I have found all twelve researchpapers and have completed the summeries for the papers. The details are shown below.
- Kaur, H., & Sharma, A. (2016). Improved Email Spam Classification Method Using Integrated Particle Swarm Optimization and Decision Tree. IEEE Xplore, 516-521.
The proposed hybrid technique is integrated with particle swarm optimization(PWO) basing on Decision Tree algorithm. This is a unsupervised machine learning methodology classifies spam mails and non-spam from spam base email datasets. J48 algorithmic program , K-means clustering, support vector machine are also been used in the proposed system evaluate the final output.
The study has obtained spam base dataset from UCI machine learning repository . This has a adequate amount of instances with discrete format, attributes which improves the accuracy of the study. Advanced Particle swarm optimization algorithm and J48 been used with and without supervised learning to calculate the final result of a the particular dataset to identify spam. Apart from that, unsupervised filtering is also has been used as a pre-processing system while classifying e-mail to achieve higher accuracy. According to authors, This proposed project is able to classify in to spam and non-spam with an accuracy of 98.32% .
- Singh, M., Pamula, R., & shekhar, S. k. (2018). Email Spam Classification by Support Vector Machine. IEEE Xplore, 878-882.
This paper has purposed a system to evaluate performance of Non- liner SVM based machine learning spam classifiers using two separate Kernel functions. These functions are Gaussian Kernel and Linear Kernel. This has used ‘Spam Assasin – Public Corpus Dataset’ for the training. The data set is analyzed using both kernels to determine which has higher accuracy in testing and training steps. As the final stage, the researchers have used Gmail inbox and its spam collector to classify spam using the purposed system.

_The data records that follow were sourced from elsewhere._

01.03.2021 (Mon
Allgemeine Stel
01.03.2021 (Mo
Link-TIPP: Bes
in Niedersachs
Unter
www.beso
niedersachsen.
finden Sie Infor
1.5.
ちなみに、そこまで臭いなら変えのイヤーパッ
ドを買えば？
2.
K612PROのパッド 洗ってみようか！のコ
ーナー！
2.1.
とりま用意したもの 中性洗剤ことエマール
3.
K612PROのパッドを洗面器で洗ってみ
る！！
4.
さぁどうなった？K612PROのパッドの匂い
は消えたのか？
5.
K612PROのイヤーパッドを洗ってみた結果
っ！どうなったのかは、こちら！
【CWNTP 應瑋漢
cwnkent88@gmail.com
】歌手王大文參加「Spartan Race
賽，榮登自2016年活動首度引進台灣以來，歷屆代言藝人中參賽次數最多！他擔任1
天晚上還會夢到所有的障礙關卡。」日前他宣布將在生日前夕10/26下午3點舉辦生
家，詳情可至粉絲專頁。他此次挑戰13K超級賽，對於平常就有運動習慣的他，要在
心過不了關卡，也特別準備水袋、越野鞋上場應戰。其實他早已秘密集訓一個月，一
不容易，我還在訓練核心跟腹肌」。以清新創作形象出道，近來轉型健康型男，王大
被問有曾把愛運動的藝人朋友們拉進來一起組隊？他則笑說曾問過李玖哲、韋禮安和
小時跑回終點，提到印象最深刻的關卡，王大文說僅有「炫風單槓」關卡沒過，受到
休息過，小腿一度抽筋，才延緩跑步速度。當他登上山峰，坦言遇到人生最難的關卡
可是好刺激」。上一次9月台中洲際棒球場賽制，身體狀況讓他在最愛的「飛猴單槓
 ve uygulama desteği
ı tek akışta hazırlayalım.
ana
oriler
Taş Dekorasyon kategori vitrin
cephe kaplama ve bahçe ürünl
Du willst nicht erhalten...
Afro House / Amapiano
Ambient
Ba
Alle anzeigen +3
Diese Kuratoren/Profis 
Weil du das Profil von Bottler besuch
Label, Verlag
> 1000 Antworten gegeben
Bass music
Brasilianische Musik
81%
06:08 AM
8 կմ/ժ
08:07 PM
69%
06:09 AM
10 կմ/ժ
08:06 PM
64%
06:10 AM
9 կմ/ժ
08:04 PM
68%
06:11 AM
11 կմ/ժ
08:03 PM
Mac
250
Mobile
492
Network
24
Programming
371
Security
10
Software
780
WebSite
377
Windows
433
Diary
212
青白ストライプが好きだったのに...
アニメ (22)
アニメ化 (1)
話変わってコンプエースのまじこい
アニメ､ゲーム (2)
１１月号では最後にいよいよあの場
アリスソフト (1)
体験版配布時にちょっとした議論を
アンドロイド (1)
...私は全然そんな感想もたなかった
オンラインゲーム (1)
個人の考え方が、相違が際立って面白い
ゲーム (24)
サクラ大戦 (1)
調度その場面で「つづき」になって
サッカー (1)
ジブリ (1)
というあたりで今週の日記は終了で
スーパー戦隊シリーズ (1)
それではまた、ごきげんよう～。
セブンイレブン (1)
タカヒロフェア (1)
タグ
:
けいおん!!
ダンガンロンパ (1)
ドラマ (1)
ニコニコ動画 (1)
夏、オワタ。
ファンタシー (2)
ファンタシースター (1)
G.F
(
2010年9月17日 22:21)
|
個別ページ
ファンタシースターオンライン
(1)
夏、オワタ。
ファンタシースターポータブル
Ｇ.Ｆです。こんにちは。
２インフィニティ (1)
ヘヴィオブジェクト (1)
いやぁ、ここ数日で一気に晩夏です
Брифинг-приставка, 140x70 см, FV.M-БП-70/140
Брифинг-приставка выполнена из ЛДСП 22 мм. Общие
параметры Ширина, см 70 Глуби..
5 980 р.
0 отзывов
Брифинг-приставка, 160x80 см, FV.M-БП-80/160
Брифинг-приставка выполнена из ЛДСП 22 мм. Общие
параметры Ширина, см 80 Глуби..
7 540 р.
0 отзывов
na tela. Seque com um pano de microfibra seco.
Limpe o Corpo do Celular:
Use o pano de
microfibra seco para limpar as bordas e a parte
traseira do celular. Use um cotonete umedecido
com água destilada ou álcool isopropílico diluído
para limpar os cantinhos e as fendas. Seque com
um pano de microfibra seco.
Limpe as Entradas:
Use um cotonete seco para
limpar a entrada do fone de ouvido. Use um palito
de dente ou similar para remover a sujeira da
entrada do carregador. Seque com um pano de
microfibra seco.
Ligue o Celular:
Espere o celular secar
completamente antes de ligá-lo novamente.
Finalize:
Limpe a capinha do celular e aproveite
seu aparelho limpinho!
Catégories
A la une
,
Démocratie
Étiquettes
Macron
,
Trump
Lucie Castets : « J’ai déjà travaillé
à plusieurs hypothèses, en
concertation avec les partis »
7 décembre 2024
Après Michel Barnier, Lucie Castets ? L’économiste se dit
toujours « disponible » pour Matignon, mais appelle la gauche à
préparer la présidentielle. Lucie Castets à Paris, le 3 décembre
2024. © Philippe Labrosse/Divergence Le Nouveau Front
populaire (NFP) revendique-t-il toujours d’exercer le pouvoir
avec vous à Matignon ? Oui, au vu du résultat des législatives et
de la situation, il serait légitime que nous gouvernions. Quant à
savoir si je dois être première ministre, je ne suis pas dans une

In this study, for the processing of data set two separate data sets have been used to increase the accuracy. These are spamTrain.mat and spamTest.mat. The processing is carried out using pre-described processing functions. After the training, ‘Real Time Spam Prediction’ is carried out for spam identification using binary classification. This proposed system has the feature of storing the email sample as ‘.txt file’ format which can be easily deployed to email service providing website. This facilitates classifying incoming spam email registered to specific Email ID. As per the final finding of this project, training time consumption is higher for Gaussian Kernel compared to Linear Kernel. But both kernels have same accuracy level. However, Gaussian Kernel is more advanced and best fitted kernel for the proposed project as per the authors compared to linear kernel because the dataset used is large.
- Swetha, S. M., & Sarraf, G. (2019). Spam Email and Malware Elimination employing various Classification Techniques. IEEE Xplore, 140-145.

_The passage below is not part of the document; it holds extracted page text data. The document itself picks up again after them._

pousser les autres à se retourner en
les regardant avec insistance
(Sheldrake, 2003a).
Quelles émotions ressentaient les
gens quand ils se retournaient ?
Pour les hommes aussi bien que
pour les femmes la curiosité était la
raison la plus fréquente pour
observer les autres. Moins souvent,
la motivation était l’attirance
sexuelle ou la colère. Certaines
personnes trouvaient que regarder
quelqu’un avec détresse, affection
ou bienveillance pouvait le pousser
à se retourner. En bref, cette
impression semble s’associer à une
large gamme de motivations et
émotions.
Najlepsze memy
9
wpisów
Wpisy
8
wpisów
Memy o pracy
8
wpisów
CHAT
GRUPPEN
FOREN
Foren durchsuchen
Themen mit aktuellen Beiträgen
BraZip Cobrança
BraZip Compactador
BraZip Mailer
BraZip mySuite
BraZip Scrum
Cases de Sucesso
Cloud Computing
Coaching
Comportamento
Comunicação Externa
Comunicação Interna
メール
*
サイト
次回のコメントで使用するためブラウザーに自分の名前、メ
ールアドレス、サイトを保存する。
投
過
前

The research is focused on solution to eliminate spam using Supervised Machine learning- classification method using binary signature analysis. The authors have compared ten different machine learning classification algorithms such as Support Vector Machine, Decision Tree, k-Nearest Neighbors and Naïve Bayes. The algorithms are trained using pre-labeled data. The accuracy of each classifier is computed based on a set of novel data.

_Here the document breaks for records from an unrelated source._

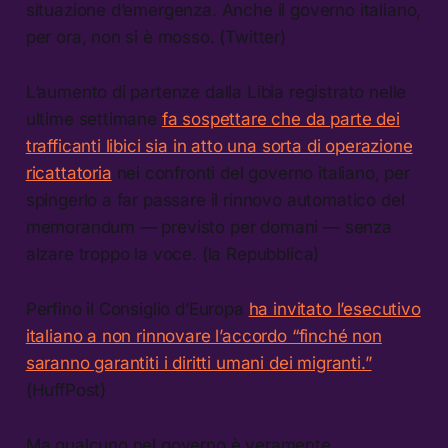
situazione d’emergenza. Anche il governo italiano,
per ora, non si è mosso. (Twitter)
L’aumento di partenze dalla Libia registrato nelle
ultime settimane
fa sospettare che da parte dei
trafficanti libici sia in atto una sorta di operazione
ricattatoria
nei confronti del governo italiano, per
spingerlo a far passare il rinnovo automatico del
memorandum — previsto per domani — senza
alzare troppo la voce. (la Repubblica)
Perfino il Consiglio d’Europa
ha invitato l’esecutivo
italiano a non rinnovare l’accordo “finché non
saranno garantiti i diritti umani dei migranti.”
(HuffPost)
Ma qualcuno nel governo è veramente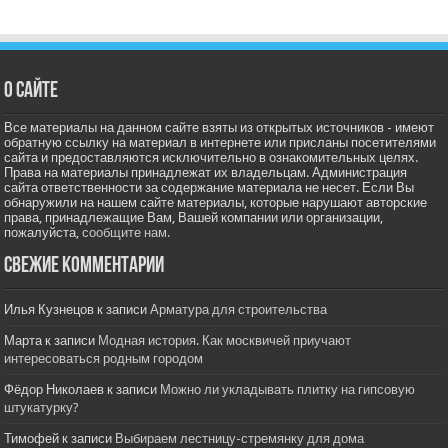
О сайте
Все материалы на данном сайте взяты из открытых источников - имеют
обратную ссылку на материал в интернете или присланы посетителями
сайта и предоставляются исключительно в ознакомительных целях.
Права на материалы принадлежат их владельцам. Администрация
сайта ответственности за содержание материала не несет. Если Вы
обнаружили на нашем сайте материалы, которые нарушают авторские
права, принадлежащие Вам, Вашей компании или организации,
пожалуйста,
сообщите нам.
Свежие комментарии
Илья Кузнецов
к записи
Арматура для строительства
Марта
к записи
Модная история. Как москвичей приучают
интересоваться родным городом
Фёдор Николаев
к записи
Можно ли укладывать плитку на гипсовую
штукатурку?
Тимофей
к записи
Выбираем лестницу-стремянку для дома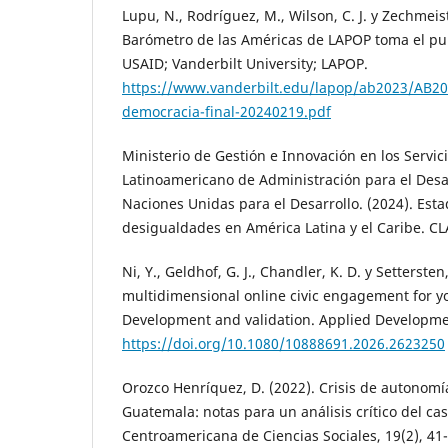
Lupu, N., Rodríguez, M., Wilson, C. J. y Zechmeister
Barómetro de las Américas de LAPOP toma el pul
USAID; Vanderbilt University; LAPOP.
https://www.vanderbilt.edu/lapop/ab2023/AB202
democracia-final-20240219.pdf
Ministerio de Gestión e Innovación en los Servic
Latinoamericano de Administración para el Desa
Naciones Unidas para el Desarrollo. (2024). Est
desigualdades en América Latina y el Caribe. CL
Ni, Y., Geldhof, G. J., Chandler, K. D. y Settersten,
multidimensional online civic engagement for y
Development and validation. Applied Developmen
https://doi.org/10.1080/10888691.2026.2623250
Orozco Henríquez, D. (2022). Crisis de autonomía
Guatemala: notas para un análisis crítico del ca
Centroamericana de Ciencias Sociales, 19(2), 41-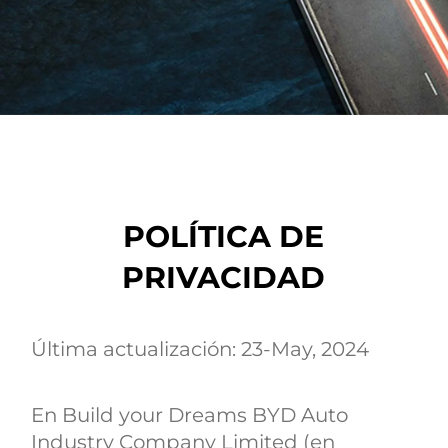
POLÍTICA DE
PRIVACIDAD
Última actualización: 23-May, 2024
En Build your Dreams BYD Auto
Industry Company Limited (en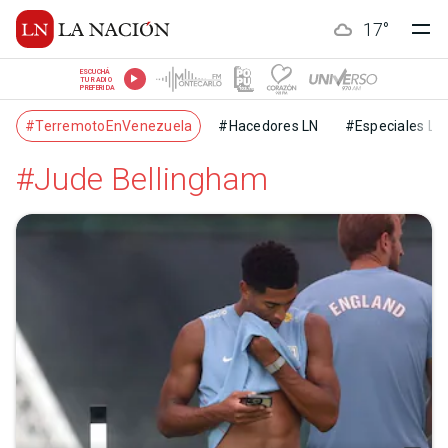
17
°
ESCUCHÁ
TU RADIO
PREFERIDA
#TerremotoEnVenezuela
#Hacedores LN
#Especiales LN
#Jude Bellingham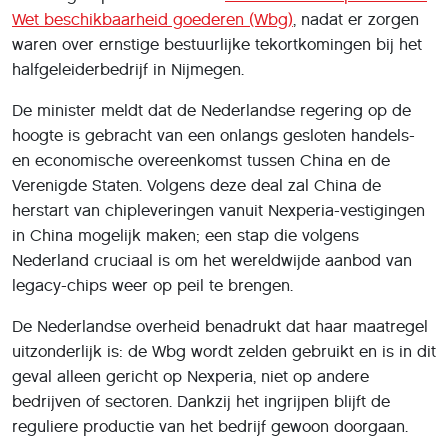
Wet beschikbaarheid goederen (Wbg)
, nadat er zorgen
waren over ernstige bestuurlijke tekortkomingen bij het
halfgeleiderbedrijf in Nijmegen.
De minister meldt dat de Nederlandse regering op de
hoogte is gebracht van een onlangs gesloten handels-
en economische overeenkomst tussen China en de
Verenigde Staten. Volgens deze deal zal China de
herstart van chipleveringen vanuit Nexperia-vestigingen
in China mogelijk maken; een stap die volgens
Nederland cruciaal is om het wereldwijde aanbod van
legacy-chips weer op peil te brengen.
De Nederlandse overheid benadrukt dat haar maatregel
uitzonderlijk is: de Wbg wordt zelden gebruikt en is in dit
geval alleen gericht op Nexperia, niet op andere
bedrijven of sectoren. Dankzij het ingrijpen blijft de
reguliere productie van het bedrijf gewoon doorgaan.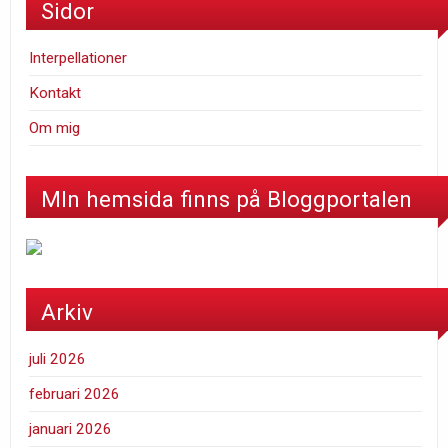
Sidor
Interpellationer
Kontakt
Om mig
MIn hemsida finns på Bloggportalen
Arkiv
juli 2026
februari 2026
januari 2026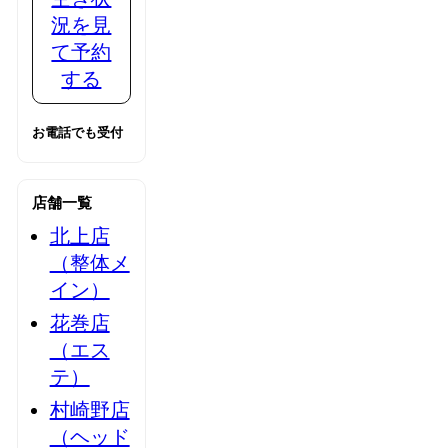
況を見
て予約
する
お電話でも受付
店舗一覧
北上店
（整体メ
イン）
花巻店
（エス
テ）
村崎野店
（ヘッド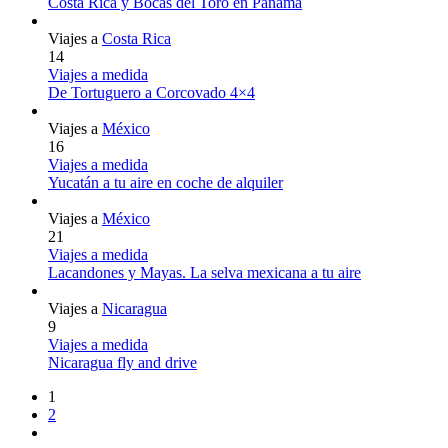
Costa Rica y Bocas del Toro en Panamá
Viajes a
Costa Rica
14
Viajes a medida
De Tortuguero a Corcovado 4×4
Viajes a
México
16
Viajes a medida
Yucatán a tu aire en coche de alquiler
Viajes a
México
21
Viajes a medida
Lacandones y Mayas. La selva mexicana a tu aire
Viajes a
Nicaragua
9
Viajes a medida
Nicaragua fly and drive
1
2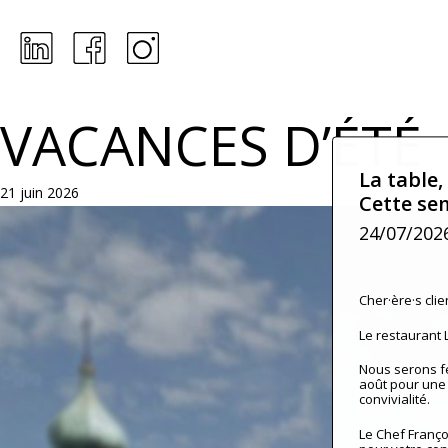
Skip
to
main
content
VACANCES D’ÉTÉ
La table,
21 juin 2026
Cette se
24/07/202
Cher·ère·s clien
Le restaurant
Nous serons fer
août pour une 
convivialité.
Le Chef Franço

In this research, all he algorithms are treated with pre-labelled data sets. The first one is partial processed text dataset containing 19,000 ham and 26,000 spam. The second one is malicious file dataset consists with about 11,000 Mb size of files; 16,000 malicious and 9,000 legitimate files. The analysing novel data set is examined by all ten algorithms separately using 32 pre-identified parameters. In the project, Multiple executions have been carried out with each and every classifier to obtain higher accuracy. This has resulted varying in success level for different classifiers. Higher accuracy have been achieved for both text and file classification by SVM. The accuracy achieved in this study is about 99% as per the authors.